Ive had mine for over a year now (488) , and the failure wont be in the GRCS but in your rigging points and ropes. I believe the #2000 is for liability reasons. I will tell you get off the fence and buy it, you will never look back. Pete


----------



## JTinaTree (Dec 20, 2006)

newb said:


> Ive had mine for over a year now (488) , and the failure wont be in the GRCS but in your rigging points and ropes. I believe the #2000 is for liability reasons. I will tell you get off the fence and buy it, you will never look back. Pete



So the winch will lift more from what I understand? But the weak link is the other tree you are hanging your block from? So I guess if I have the block way up in some white oaks around here it would be smart to use a 3in ratchet strap to hold the rigging point to another leader up in the tree. The main reason I would like to have one is because I climb everthing right now and it would be a great tool for lifting branches away from rooftops...It would save me alot of time not having to limb walk as much...


----------



## Sunrise Guy (Dec 20, 2006)

I just got mine last week. It is one handy little son of a gun. It is rated at 2000 lbs., and Good is a fellow who has done much work on this puppy. Anyone can go beyond that limit, of course, but why bother? On 99% of your jobs, if you just piece out a bit instead of slamming down the huge stuff, you'll be fine. I think the DVD segment where he takes off half of a tree is a bit extreme. Obviously he shows that it's doable, but ya gotta trust the tree you're rigging to.

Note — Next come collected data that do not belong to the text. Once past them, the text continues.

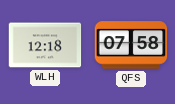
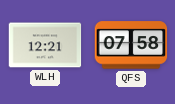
WLH: 12:18 -> 12:21
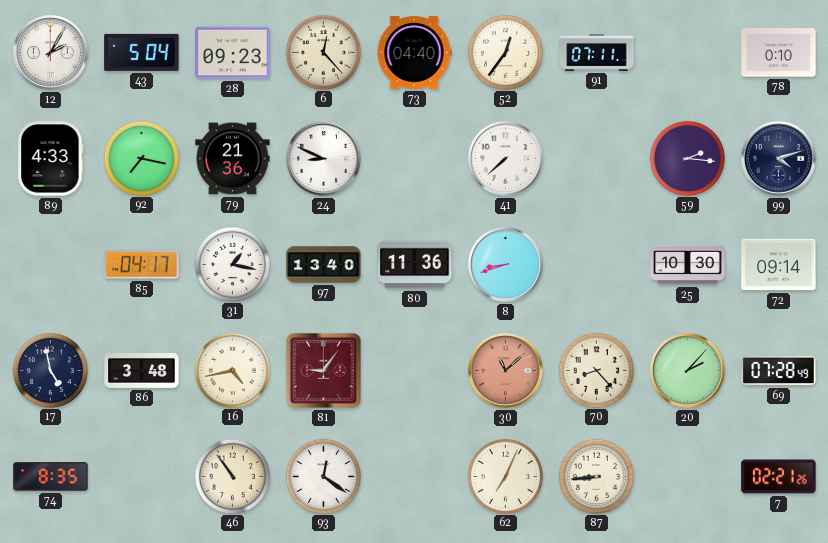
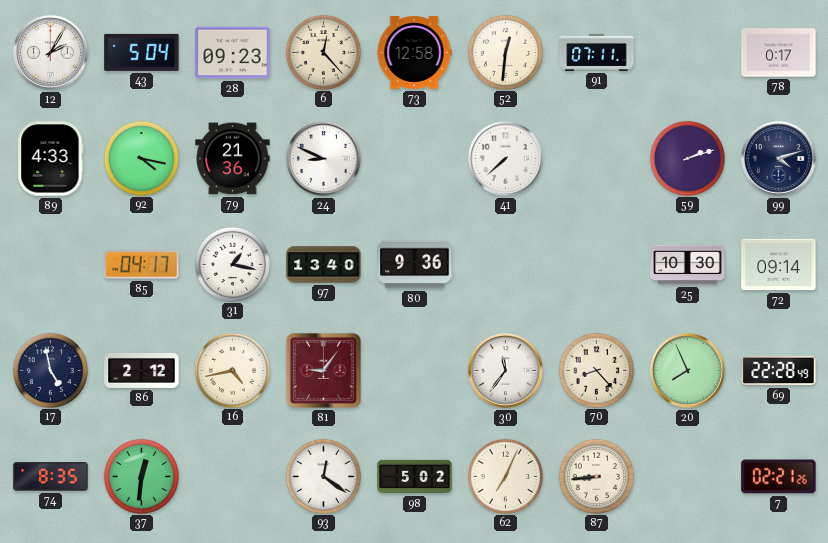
73: 04:40 -> 12:58
52: 12:36 -> 12:31
78: 0:10 -> 0:17
92: 7:17 -> 4:17
59: 2:16 -> 2:12
80: 11:36 -> 9:36
8: 8:42 -> none
86: 3:48 -> 2:12
30: 11:08 -> 11:36
30 dial: salmon -> white
20: 2:07 -> 7:56
69: 07:28 -> 22:28
37: none -> 12:31
46: 10:54 -> none
98: none -> 5:02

If I'm taking down a big one with co-dominant leaders, I tend to be conservative on estimating the weight either one will bear. As it's been stated in here more than a few times, the fellow who literally wrote the book on rigging, Peter Donzelli, was killed when the tree beneath him failed as the piece he cut was being lowered. Take it easy, don't slam those big ones, and you'll be fine.


----------



## northernmover (Dec 20, 2006)

This will work great for what you are looking to do with it. We use ours for the same purpose and have yet to find it's limitations. You will wonder why you didn't get one before and will never look at a tree the same way again with this in your truck. One word of advice....get the visor plate for mounting it on removals, this is a VERY heavy piece of equipment and is hard to mount by yourself.


----------



## JTinaTree (Dec 20, 2006)

I saw that visor plate and I don't plan on buying the GRCS without it. I am more curious than anything about lifting weights, I know the device is not ment to replace the job of a crane on heavy stuff. I am a pretty cautious in my jobs if I have any doubts I will rope it down. If I thought a limb even weighted close to 2000lbs I still would cut into a smaller size before lifting it with the GRCS at least until I got comfortable with operating it.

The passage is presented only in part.